Let $G$ be a finite group and assume $\varphi: \, G \longrightarrow \mathbb{Z}_{10}$ is a group epimorphism. I want to show that there exist an $a \in G$ s.t. $\text{ord}(a)=5$.
At first, the cyclic group:
$$
\langle2\rangle=\{0,2,4,6,8\}
$$
is a subgroup of $\mathbb{Z_{10}}$ of order $5$.

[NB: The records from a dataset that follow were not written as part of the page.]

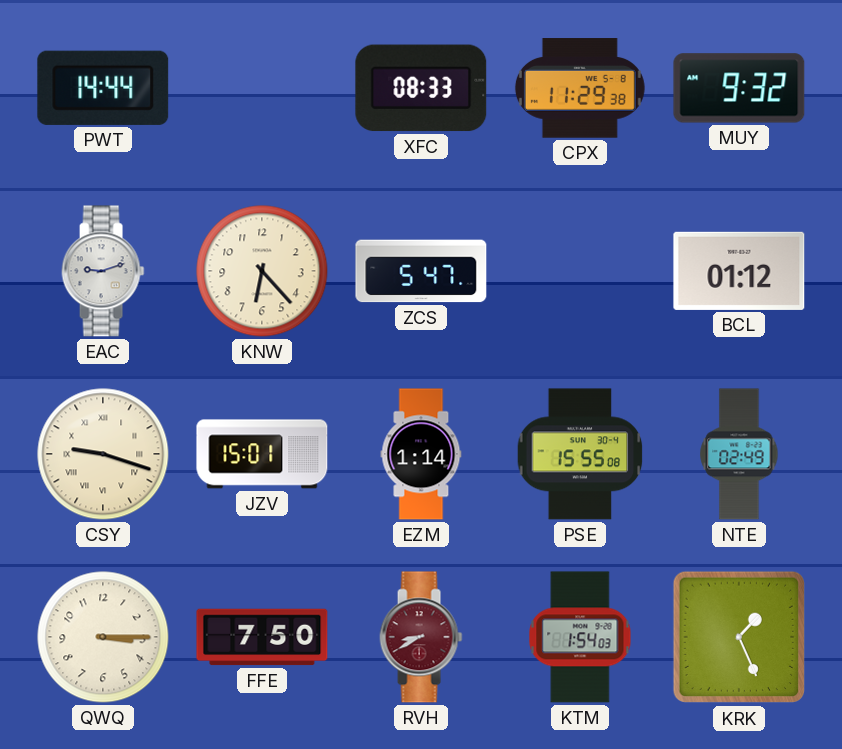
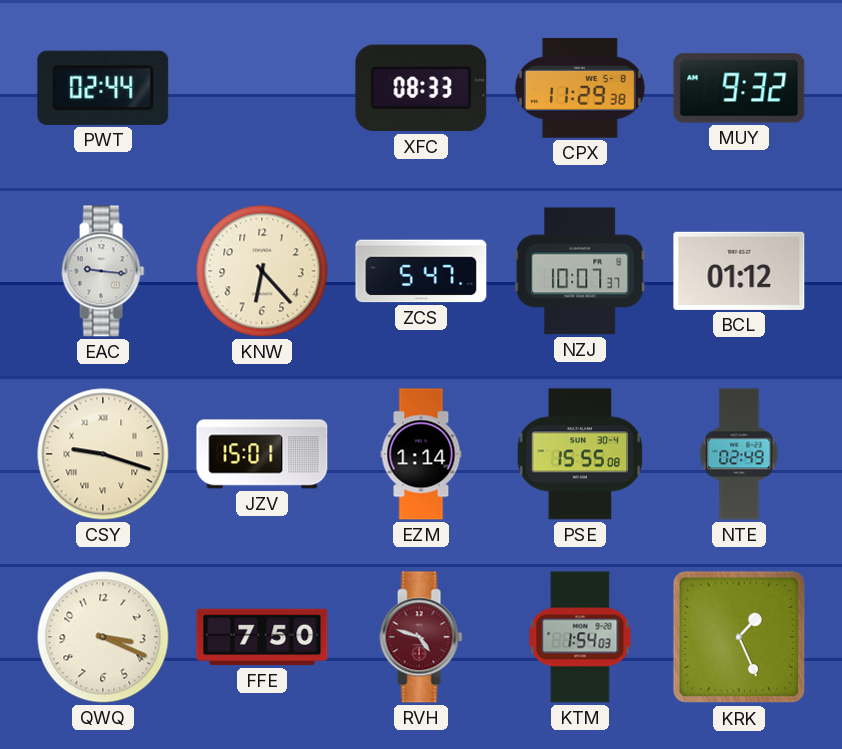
PWT: 14:44 -> 02:44
EAC: 9:12 -> 9:16
NZJ: none -> 10:07
QWQ: 3:15 -> 3:19
RVH: 8:40 -> 4:48
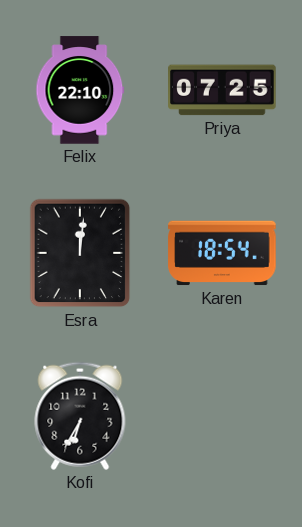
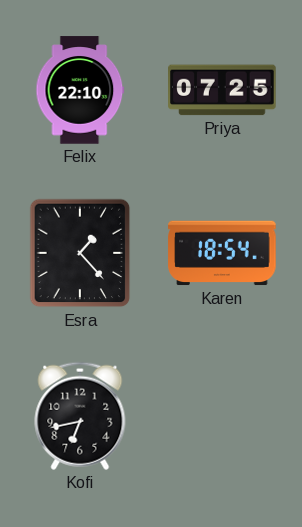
Esra: 12:01 -> 1:23
Kofi: 6:35 -> 6:43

The epimorphism $\varphi$ induces anοther epimorphism $\varphi ': \langle a\rangle \longrightarrow \langle 2 \rangle$, where $a \in G$ s.t. $\varphi(a)=2$. By the fundamental homomorphism theorem:
$$
\langle 2 \rangle \cong \langle a\rangle/\text{ker}\varphi '\iff |\langle a\rangle|=5 \cdot |\text{ker}\varphi '|
$$
Is there a way to prove that $|\text{ker}\varphi '|=1$ for some $a \in G$? In other words, how can it be shown that there exists an $a \in G$ which makes $\varphi '$ an isomorphism?
Best Answer
There's a far easier option: since $\varphi$ is epic, it's surjective, so there is some $g \in G$ such that $\varphi(g) = 2$, and the order of $2$ in $\mathbb{Z}_{10}$ is $5$, so the order of $g$ in $G$ is a multiple of $5$ (there is some $n$ such that $g^n = 1_G$ since $G$ is finite, and if $n = 5a+b$, then $0 = \varphi(1_G) = \varphi(g^{5a+b}) = \varphi(g)^{5a+b} = 2^{5a+b} = 2^b$, so $b$, hence $n$, is a multiple of $5$).
So $|g| = 5k$ for some $k$, and $|g^k| = 5$.
You can do a similar thing with your approach: once you know that $\varphi'$ is an epimorphism, you know that $5$ divides the order of $a$, so essentially the same argument tells you that the order of some power of $a$ is $5$ (and just to answer your final question: yes, just raise your original $a$ to the power of $|\ker\varphi'|$).